27 November 2007

Here's Your Blessing

Somebody asked me today what I meant by being "blessed out." This is one of those nice Southern phrases which means something other than what it seems to mean. After all, to be "blessed" would be, well, a blessing, would it not?

Don't be fooled. This blessing is not what it seems. To be blessed out is the same thing as being cursed out, but without the swear words. In fact, mere swearing pales in comparison to a good blessin'.

My grandmother never swears. (She's also never even smelled a drink of alcohol, she claims, though this does not explain the bottle of "cough medicine" in the pantry, does it?) I can remember a day as a small child when visiting my grandparents. Some men came to shoot some of the dozens of yard chickens roaming the place. I was glad, because I always hated those damn things. My grandmother instructed them to shoot as many banty chickens as they liked, so long as they didn't shoot that big Dominecker rooster. Well then, they shot it right off the bat.

So my grandmother commenced blessing. Papaw got me by the hand and said, "We better just go inside and wait." We did. By the window so we could see.
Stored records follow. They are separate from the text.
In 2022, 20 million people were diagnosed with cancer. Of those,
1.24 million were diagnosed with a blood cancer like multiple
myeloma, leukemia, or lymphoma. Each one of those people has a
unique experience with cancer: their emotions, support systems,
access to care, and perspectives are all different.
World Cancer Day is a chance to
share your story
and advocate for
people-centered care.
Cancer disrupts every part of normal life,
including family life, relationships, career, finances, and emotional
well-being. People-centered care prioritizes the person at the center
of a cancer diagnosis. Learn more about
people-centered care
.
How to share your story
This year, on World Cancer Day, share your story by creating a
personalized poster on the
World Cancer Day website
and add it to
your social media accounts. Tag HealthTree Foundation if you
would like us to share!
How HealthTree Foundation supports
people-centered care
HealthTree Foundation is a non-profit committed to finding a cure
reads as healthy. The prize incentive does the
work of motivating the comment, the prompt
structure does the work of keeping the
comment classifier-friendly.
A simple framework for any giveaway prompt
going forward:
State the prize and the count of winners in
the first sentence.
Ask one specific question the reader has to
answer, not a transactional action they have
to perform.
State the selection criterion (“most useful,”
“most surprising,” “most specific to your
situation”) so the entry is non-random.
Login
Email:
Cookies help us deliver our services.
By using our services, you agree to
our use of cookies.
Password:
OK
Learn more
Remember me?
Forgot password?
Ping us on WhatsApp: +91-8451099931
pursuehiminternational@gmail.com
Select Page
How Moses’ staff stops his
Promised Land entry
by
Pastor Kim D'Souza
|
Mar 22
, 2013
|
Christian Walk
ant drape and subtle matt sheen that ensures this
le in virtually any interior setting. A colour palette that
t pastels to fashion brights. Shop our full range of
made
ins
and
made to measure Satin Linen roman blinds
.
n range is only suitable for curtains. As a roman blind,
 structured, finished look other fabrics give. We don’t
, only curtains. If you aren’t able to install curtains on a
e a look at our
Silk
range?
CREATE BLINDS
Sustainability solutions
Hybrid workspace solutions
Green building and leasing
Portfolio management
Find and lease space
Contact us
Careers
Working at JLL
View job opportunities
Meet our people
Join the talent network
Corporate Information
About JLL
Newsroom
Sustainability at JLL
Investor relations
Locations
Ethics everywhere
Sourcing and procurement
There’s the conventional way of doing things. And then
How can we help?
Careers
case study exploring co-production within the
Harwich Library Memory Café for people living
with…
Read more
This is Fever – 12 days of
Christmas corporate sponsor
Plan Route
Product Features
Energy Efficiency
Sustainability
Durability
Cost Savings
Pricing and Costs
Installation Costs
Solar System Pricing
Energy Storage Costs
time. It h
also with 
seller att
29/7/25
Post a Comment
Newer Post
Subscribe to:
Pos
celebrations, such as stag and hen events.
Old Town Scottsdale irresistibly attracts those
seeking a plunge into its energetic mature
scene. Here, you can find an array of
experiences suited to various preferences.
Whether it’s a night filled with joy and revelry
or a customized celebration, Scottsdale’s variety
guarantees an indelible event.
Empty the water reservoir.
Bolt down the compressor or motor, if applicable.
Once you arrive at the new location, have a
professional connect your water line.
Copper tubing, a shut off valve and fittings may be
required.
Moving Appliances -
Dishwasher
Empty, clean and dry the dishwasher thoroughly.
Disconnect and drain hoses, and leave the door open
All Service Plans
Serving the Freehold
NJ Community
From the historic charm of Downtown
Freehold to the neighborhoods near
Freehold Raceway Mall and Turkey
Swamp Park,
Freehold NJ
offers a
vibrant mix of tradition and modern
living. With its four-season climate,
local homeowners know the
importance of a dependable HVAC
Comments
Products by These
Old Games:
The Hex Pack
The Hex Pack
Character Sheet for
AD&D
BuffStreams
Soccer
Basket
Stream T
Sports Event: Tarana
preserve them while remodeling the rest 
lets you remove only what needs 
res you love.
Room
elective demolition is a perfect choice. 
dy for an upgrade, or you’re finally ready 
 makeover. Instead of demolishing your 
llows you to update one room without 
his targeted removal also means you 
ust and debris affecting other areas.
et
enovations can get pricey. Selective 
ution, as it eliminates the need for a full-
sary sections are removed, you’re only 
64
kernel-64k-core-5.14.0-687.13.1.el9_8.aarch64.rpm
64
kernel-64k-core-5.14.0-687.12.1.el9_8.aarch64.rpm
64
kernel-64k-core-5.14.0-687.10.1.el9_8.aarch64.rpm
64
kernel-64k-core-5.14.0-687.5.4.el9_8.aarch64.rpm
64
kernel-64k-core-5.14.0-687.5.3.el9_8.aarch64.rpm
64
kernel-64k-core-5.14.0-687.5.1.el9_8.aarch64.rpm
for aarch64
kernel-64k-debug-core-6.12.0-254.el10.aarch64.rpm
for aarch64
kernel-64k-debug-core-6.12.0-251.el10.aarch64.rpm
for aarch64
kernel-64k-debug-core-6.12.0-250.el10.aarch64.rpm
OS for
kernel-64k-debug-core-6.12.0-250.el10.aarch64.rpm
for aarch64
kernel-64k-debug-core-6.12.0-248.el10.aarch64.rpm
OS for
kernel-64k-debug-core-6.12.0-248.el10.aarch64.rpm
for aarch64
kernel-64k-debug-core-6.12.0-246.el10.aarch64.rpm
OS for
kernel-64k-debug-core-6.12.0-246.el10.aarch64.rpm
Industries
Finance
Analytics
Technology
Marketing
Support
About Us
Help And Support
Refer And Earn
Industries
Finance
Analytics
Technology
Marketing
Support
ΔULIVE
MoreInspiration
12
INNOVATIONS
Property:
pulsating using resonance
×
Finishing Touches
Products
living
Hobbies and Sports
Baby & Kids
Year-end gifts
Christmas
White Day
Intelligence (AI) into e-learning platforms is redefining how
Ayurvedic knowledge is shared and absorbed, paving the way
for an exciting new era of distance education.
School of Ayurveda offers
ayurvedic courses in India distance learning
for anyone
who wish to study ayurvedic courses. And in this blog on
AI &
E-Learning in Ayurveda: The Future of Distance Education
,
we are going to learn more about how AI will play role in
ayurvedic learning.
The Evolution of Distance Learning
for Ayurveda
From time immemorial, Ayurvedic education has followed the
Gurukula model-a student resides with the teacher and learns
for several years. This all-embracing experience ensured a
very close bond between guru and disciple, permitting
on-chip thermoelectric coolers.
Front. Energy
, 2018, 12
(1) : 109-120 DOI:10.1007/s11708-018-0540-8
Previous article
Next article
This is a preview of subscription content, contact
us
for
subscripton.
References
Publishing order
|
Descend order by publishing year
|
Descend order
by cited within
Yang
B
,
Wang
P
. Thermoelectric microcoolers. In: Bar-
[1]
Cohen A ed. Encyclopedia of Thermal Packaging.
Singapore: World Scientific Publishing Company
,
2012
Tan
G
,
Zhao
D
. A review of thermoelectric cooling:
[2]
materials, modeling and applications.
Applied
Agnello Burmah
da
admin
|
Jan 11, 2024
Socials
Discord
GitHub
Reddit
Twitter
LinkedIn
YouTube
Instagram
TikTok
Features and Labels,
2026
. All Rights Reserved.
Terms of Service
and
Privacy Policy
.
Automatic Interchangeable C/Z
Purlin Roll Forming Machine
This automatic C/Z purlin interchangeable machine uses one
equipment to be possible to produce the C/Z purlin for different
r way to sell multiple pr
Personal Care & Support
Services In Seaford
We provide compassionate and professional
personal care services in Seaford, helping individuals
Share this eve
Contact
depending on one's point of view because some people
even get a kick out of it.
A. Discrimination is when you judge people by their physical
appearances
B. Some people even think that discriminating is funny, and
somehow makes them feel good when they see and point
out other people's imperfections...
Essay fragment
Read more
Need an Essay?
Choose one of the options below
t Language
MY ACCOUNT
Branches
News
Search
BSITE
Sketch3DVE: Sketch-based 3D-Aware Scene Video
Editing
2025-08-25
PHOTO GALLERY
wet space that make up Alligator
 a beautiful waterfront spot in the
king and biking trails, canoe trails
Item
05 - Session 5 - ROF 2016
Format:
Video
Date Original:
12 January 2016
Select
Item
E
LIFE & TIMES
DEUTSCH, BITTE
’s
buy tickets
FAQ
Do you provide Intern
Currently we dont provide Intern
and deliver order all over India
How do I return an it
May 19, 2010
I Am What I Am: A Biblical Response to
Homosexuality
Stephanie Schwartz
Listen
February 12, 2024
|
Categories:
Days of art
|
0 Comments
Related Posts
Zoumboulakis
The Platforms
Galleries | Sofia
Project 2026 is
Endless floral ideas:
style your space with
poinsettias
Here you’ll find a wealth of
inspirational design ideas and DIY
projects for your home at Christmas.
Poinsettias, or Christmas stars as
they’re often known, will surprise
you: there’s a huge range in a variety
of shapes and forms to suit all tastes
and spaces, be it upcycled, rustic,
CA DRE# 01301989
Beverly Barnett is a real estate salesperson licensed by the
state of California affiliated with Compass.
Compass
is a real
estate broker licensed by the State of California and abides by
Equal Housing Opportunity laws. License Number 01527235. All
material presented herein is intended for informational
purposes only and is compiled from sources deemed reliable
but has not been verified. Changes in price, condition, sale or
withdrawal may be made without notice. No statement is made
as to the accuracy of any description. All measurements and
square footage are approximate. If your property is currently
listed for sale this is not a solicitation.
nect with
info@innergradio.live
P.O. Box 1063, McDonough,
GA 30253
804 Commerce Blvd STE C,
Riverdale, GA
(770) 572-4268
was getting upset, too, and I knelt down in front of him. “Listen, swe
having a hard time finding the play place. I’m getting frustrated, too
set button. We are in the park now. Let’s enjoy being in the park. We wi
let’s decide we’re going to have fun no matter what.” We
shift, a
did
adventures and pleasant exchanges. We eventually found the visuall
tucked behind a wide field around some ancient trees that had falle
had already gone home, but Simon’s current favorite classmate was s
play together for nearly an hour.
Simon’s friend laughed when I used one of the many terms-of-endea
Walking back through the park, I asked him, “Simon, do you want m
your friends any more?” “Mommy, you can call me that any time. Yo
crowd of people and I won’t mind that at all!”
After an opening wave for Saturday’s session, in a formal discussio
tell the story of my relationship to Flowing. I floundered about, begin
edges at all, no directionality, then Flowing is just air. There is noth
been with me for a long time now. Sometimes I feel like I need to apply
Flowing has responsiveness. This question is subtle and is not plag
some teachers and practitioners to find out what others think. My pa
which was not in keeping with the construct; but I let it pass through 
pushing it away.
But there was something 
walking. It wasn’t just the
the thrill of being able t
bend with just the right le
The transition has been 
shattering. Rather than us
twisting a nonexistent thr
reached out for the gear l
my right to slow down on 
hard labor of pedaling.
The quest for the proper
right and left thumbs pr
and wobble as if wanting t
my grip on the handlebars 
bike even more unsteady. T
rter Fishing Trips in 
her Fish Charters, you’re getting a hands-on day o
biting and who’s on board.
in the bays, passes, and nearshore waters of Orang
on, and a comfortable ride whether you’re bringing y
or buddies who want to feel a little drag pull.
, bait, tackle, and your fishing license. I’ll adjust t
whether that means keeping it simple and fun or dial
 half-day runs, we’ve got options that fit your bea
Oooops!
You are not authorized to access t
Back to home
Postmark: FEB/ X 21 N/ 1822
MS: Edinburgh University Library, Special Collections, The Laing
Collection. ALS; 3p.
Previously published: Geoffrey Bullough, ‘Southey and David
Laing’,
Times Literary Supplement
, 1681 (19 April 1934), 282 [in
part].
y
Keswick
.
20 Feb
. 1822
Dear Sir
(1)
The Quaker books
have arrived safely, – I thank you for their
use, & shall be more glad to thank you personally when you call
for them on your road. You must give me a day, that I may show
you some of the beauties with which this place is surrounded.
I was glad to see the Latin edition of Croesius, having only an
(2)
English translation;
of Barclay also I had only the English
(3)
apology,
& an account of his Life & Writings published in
She blessed those men for a good 20 minutes, and they just stood there, .22 rifles hanging limply in the crooks of their arms, their heads hung low, taking their blessing. Occasionally they nodded and muttered something like, "yes ma'am."

While I am fluent in various forms of swearing, from mild "French" to full-on "Sailor," the classic Southern blessin' out is an outstanding example of how to talk really ugly to somebody and sound perfectly angelic at the same time.